Stuttgart - Wolfgang Schuster macht sprachlos. Keiner im Publikum der Fachtagung des Sozialamtes hat nach dem Vortrag des langjährigen Stuttgarter Oberbürgermeisters noch Fragen. Schuster darf dies auch als Kompliment werten. Sein Vortrag im großen Sitzungssaal überzeugt fachlich und ist in seiner Argumentation schlüssig.

Aber das große Schweigen hat noch einen weiteren Grund: Schuster legt den Finger in die Wunde. Nach seinem Vortrag ist jedem klar: Die Auswirkungen des demografischen Wandels in dieser (Stadt-)Gesellschaft werden schmerzlich sein. Mehr noch: Keiner kann die anstehenden Aufgaben alleine bewältigen. Es ist ein Gemeinschaftswerk. Schuster formuliert es als einen Appell an die Solidarität aller in dieser Stadt. Und als Leitbild einer verantwortungsvollen Kommune. Konkret fordert er das „Miteinander der Generationen in einem Vertrag vor Ort“.

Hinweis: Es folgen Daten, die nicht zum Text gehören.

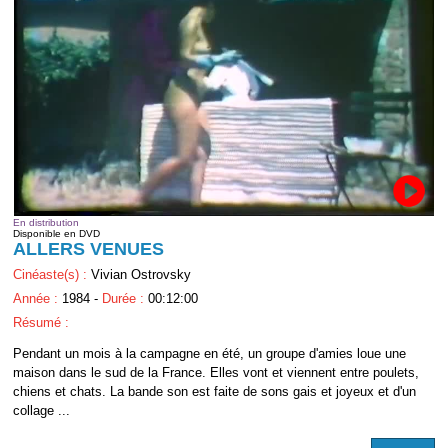
En distribution
Disponible en DVD
ALLERS VENUES
Cinéaste(s) :
Vivian Ostrovsky
Année :
1984 -
Durée :
00:12:00
Résumé :
Pendant un mois à la campagne en été, un groupe d'amies loue une
maison dans le sud de la France. Elles vont et viennent entre poulets,
chiens et chats. La bande son est faite de sons gais et joyeux et d'un
collage ...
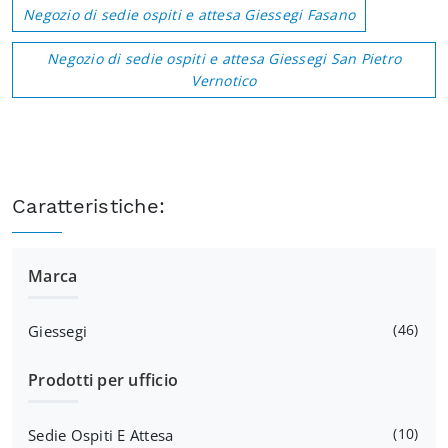
Negozio di sedie ospiti e attesa Giessegi Fasano
Negozio di sedie ospiti e attesa Giessegi San Pietro
Vernotico
Caratteristiche:
Marca
46
Giessegi
Prodotti per ufficio
10
Sedie Ospiti E Attesa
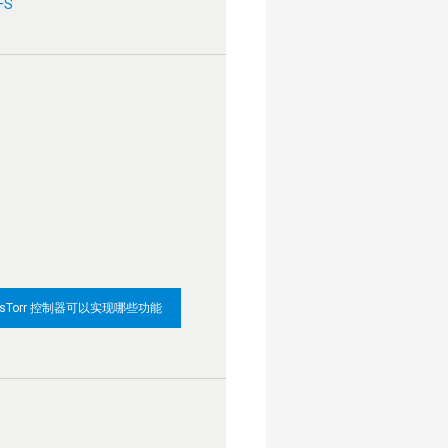
FS
isTorr 控制器可以实现哪些功能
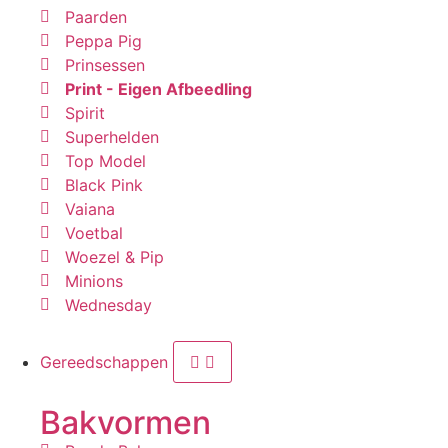
Paarden
Peppa Pig
Prinsessen
Print - Eigen Afbeedling
Spirit
Superhelden
Top Model
Black Pink
Vaiana
Voetbal
Woezel & Pip
Minions
Wednesday
Gereedschappen
Bakvormen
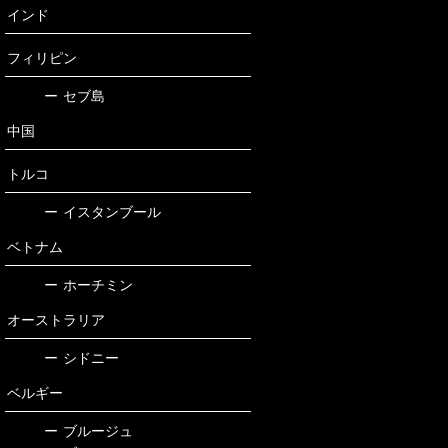
インド
フィリピン
ー
セブ島
中国
トルコ
ー
イスタンブール
ベトナム
ー
ホーチミン
オーストラリア
ー
シドニー
ベルギー
ー
ブルージュ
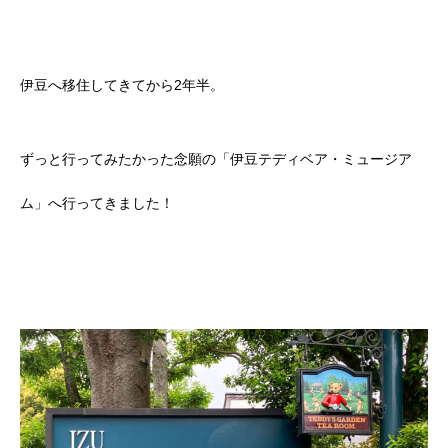
伊豆へ移住してきてから2年半。
ずっと行ってみたかった念願の「伊豆テディベア・ミュージア
ム」へ行ってきました！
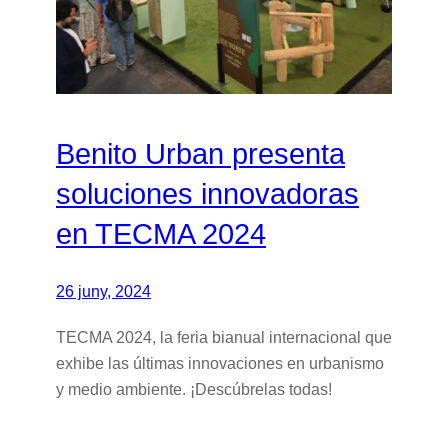
Benito Urban presenta
soluciones innovadoras
en TECMA 2024
26 juny, 2024
TECMA 2024, la feria bianual internacional que
exhibe las últimas innovaciones en urbanismo
y medio ambiente. ¡Descúbrelas todas!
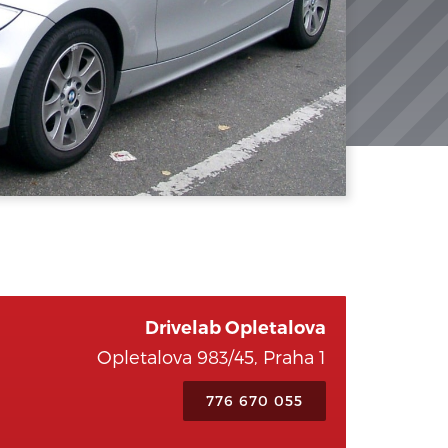
Drivelab Opletalova
Opletalova 983/45, Praha 1
776 670 055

In weniger als 20 Prozent der Stuttgarter Haushalte noch Unter-18-Jährige

Aber der Reihe nach. Auch wenn die Fakten dieser alternden Gesellschaft sattsam bekannt sind, Schuster schickt sie seiner Lösungsstrategien voran. Auch um die Aufmerksamkeit für das demografische Ungleichgewicht zu schärfen. Tatsache ist, dass in Stuttgart in weniger als 20 Prozent aller Haushalte noch Kinder und Jugendliche unter 18 Jahre leben. „Deshalb ist es auch so wichtig, dass wir eine Einwanderungsstadt sind“, sagt Schuster, der in seiner 15jährigen Amtszeit als OB die Integration von ausländischen Mitbürgern immer wieder zur Chefsache gemacht hat. „Wir brauchen jeden dieser jungen Leute. Und wir werden sie noch mit Lasso einfangen, wenn die Fachkräfte ausgehen.“

Diese Entwicklung zeichnet sich in etwa 15 Jahren ab. Dann geht die „Generation Baby-Boomer“ in Rente. Für den Arbeitsmarkt bedeutet das: 6,5 Millionen weniger Erwerbstätige im Alter zwischen 20 und 64 Jahren. Gleichzeitig einen Zuwachs von 5,5 Millionen über 65-Jährige. Schuster skizziert ein Schreckensszenario: „Wenn Fachkräfte fehlen, gehen Firmen dahin, wo Menschen sind.“ Gleichzeitig fragt er: Wer bezahlt dann die künftigen Rentner und deren Soziallasten? Dann wenn im Jahr 2030 auf 100 Erwerbstätige über 50 Pensionäre kommen. Schuster orakelt: der Staat oder die Kommune werden dann an Grenzen kommen. Das Bonmot von Ex-Arbeitsminister Norbert Blüm („Die Rente ist sicher“) könnte spätestens dann eine Worthülse sein.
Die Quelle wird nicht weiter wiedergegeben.